Por mi parte (quizás mi temperamento no me permite posiciones que lindan con lo filosófico, buscan alguna versión del nirvana o se someten a lo escatológico), he preferido el distanciamiento y hasta la ignorancia de ciertos sucesos, el aislamiento de muchas realidades. Poner distancias, en definitiva, de modo que las fuerzas negativas, aún sin alejarme totalmente de los odiosos asuntos que nos rodean, se diluyan en esos espacios que quedan libres, y que están siendo ocupados ahora con las personas que amo, con amistades que conservo, con literatura, lectura, música, con sentirme bien en mi departamento y mantenerlo como lo hacía la mujer que me acompañó casi por cincuenta años y dejó de estar hace algo más de un año. Michel Houellebecq, en su novela La posibilidad de una isla, escribe que “en una palabra, debemos alcanzar la libertad de la indiferencia, condición que hace posible la perfecta serenidad”.
En definitiva, el “don nadie” es el que desaparece de las redes sociales, casi muere digitalmente y, además de eliminar la televisión y los noticieros, bloquea la avalancha de informaciones, propaganda, noticias falsas, mentiras, comentarios recargados de intenciones, enredos amorosos de celebridades, estupideces y hasta dosis de porno suave.

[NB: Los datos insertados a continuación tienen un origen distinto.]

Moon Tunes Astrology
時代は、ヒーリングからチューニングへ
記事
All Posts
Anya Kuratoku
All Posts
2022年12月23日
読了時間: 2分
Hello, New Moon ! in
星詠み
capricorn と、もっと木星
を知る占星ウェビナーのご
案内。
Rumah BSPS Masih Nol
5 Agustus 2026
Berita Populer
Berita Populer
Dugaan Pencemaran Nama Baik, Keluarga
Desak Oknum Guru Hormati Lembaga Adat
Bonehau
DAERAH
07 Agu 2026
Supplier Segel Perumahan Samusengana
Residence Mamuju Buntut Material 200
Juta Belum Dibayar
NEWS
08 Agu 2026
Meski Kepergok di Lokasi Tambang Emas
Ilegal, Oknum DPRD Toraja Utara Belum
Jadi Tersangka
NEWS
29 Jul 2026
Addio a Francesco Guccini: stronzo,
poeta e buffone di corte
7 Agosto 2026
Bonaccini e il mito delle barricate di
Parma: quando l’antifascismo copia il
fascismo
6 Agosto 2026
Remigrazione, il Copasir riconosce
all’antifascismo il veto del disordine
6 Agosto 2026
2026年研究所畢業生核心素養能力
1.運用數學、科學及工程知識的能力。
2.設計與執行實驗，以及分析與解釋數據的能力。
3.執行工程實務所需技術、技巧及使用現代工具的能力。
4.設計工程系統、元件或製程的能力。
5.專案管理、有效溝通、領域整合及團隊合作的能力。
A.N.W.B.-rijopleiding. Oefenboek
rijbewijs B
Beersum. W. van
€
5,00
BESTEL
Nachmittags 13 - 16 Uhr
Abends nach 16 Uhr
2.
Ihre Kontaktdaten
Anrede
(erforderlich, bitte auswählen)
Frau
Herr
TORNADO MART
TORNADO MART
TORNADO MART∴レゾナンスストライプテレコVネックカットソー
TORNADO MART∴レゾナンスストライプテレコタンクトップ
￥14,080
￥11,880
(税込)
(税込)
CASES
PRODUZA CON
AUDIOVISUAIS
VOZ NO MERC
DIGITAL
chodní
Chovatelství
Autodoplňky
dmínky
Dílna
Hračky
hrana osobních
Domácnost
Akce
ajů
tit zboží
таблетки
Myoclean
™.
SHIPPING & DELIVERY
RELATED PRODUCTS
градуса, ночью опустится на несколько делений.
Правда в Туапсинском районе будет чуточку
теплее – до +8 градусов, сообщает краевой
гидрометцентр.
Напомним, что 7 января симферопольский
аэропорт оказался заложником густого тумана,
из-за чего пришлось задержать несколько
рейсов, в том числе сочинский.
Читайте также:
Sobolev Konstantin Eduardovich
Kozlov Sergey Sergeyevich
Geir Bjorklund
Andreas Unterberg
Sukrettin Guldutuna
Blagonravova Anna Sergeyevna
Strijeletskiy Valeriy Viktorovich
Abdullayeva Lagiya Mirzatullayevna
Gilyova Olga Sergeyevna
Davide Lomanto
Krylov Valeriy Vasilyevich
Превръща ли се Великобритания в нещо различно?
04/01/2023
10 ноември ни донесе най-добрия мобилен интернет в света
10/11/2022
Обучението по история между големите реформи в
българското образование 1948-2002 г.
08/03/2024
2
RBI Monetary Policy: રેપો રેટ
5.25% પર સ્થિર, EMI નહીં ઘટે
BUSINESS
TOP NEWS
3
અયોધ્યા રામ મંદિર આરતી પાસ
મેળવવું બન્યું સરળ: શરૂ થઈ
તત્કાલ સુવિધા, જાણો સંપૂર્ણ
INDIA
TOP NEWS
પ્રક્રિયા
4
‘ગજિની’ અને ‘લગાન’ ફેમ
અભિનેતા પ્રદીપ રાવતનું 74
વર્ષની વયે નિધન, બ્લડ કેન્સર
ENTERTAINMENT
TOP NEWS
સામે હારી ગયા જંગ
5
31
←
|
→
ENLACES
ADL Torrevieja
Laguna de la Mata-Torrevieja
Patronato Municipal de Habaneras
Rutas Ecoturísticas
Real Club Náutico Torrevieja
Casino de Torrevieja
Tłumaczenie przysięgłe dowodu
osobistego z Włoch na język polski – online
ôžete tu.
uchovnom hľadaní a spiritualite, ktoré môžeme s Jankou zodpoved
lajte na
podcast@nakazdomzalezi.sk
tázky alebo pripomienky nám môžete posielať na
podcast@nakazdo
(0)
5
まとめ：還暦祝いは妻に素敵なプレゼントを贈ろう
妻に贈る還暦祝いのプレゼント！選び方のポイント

En La revolución de la esperanza, Erich Fromm escribió a comienzos de los setenta: “El hombre nace como una extravagancia de la naturaleza, siendo parte de ella y, no obstante, trascendiéndola. Tiene que encontrar principios de acción y de decisión, que reemplacen los principios del instinto. Tiene que buscar un marco de orientación que le permita organizar una imagen congruente del mundo como una condición para obrar congruentemente. Tiene que luchar no solo en contra de los peligros de la muerte el hambre y el daño corporal, sino contra otro peligro específicamente humano: la locura.” Actualmente, Fromm hubiera ido más lejos en sus explicaciones, pero al final hubiera concluido igual: que el derecho de sobrevivir combate a la locura imperante, a la estulticia rampante.
Hola Modesto. Desde hace un buen rato sigo tu consejo de ser “don nadie”, excepto cuando no hay más remedio. Y es muy tranquilizante.